GROUP 3 (tanjung Putting Borneo. 1971) 2007
Ballpoint pen and graphite on paper
107.5 x 110 in.
, North Miami
September 25, 2008 through November 9, 2008
Curated by Ruba Katrib
Featuring: Ida Ekblad, Hadassah Emmerich, Naomi Fisher, Elke Krystufek, Marlene McCarty, Claudia & Julia Muller, and Paulina Olowska
Indigenous people, women artists, and nature dominate the Dark Continents
exhibit currently on display at the Museum of Contemporary Art. With a blend of installation art, films, and other mixed mediums, the cohesive themes of primitive, exotic, and femininity make for an interesting combination of new and old. The seven women artists come from diverse backgrounds and various countries creating a collaboration which makes the exhibit interesting and a little strange at times.
Elke Krystufek's Lakshm
i was the first piece that I came upon. Both striking and overwhelming, the acrylic on canvas work was a nod at eastern Hindu religion mixed with overt sexual references and female power. Covered in what seemed to be a conversation between two people, perhaps even herself and the goddess depicted in the painting. It seemed she wanted to intertwine her strength as a woman and the primitive needs of all humans and gods.
Polish artist Paulina Olowska's From Nothing to Something
being placed next to The Absinthe Drinker
was intriguing. From Nothing to Something
is a large collage and acrylic piece that made me recall childhood memories: a return to a happy, carefree time. So when I turned to see the small Absinthe Drinker
, it left me feeling sad. The painting was so tiny compared to the other: a close-up of a lone drinker.
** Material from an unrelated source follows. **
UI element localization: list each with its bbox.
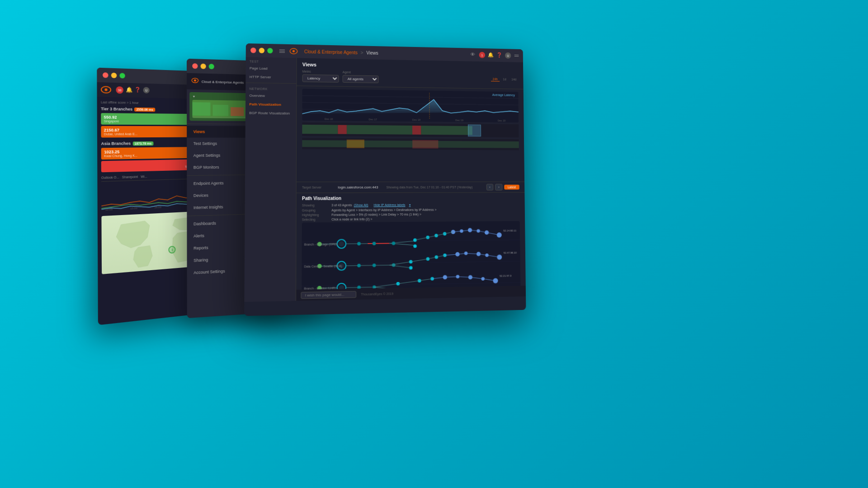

I'm hoping the placing was strategic, wanting the viewer to be affected emotionally.
Speaking of emotions, Naomi Fisher's video installation Grotto Dancing
was shown in a room by itself. Painted red walls and women acting primal, wild, and goddess-like brought out a feeling of anger. Not at her work, but the women themselves. The dancing, screaming, and the over use of the color red evoked a small sense of rage in me that made me unable to be in the room for more than a minute or two. Perhaps that was the point.
For me the two artists that really stood out were Marlene McCarty and Hadassah Emmerich. Marlene McCarty's Group 2
and Group 3
are made from a ballpoint pen and graphite on paper and are huge in size. They detail true stories of primates and people interacting together. The ink work is amazing. I stood in awe for quite awhile admiring the intricate shading. The somewhat sexual nature of the woman and primates reminds me that we share roughly 98% of the same DNA.
I couldn't stop looking at Hadassah Emmerich's The Sungod
. I found myself strangely attracted to this mixed media work. I walked the whole exhibit, but kept coming back to her work. Emmerich's Witches Mirror
also caught my eye as one of the best pieces there. The mix of subdued colors and silver shine made me want to reach out and touch it. I didn't of course, but I did lean in close and really examine her creative style. I felt drawn to them; like a strange, out of focus dream that I couldn't quite remember, but knew that the images were in my subconscious somewhere.
The opening and closing pieces are both films. The first film is the sequel to the last film in the show. I was unaware that the films were connected beyond the fact that they were from the same artist, Elke Krystufek. While watching some of the last film Dr. Love on Easter Island
, I was approached by a few people who informed me how incredible the movie is and if I ever get the chance I should rent it to watch it in its entirety. I think I will.
Overall, MOCA's Dark Continents
did not disappoint. Like any show, some pieces failed to excite me, some just left me confused, but others made me want to see more. I am looking to the future to see what else these women produce and to the past to see if maybe I have missed some of their other phenomenal works.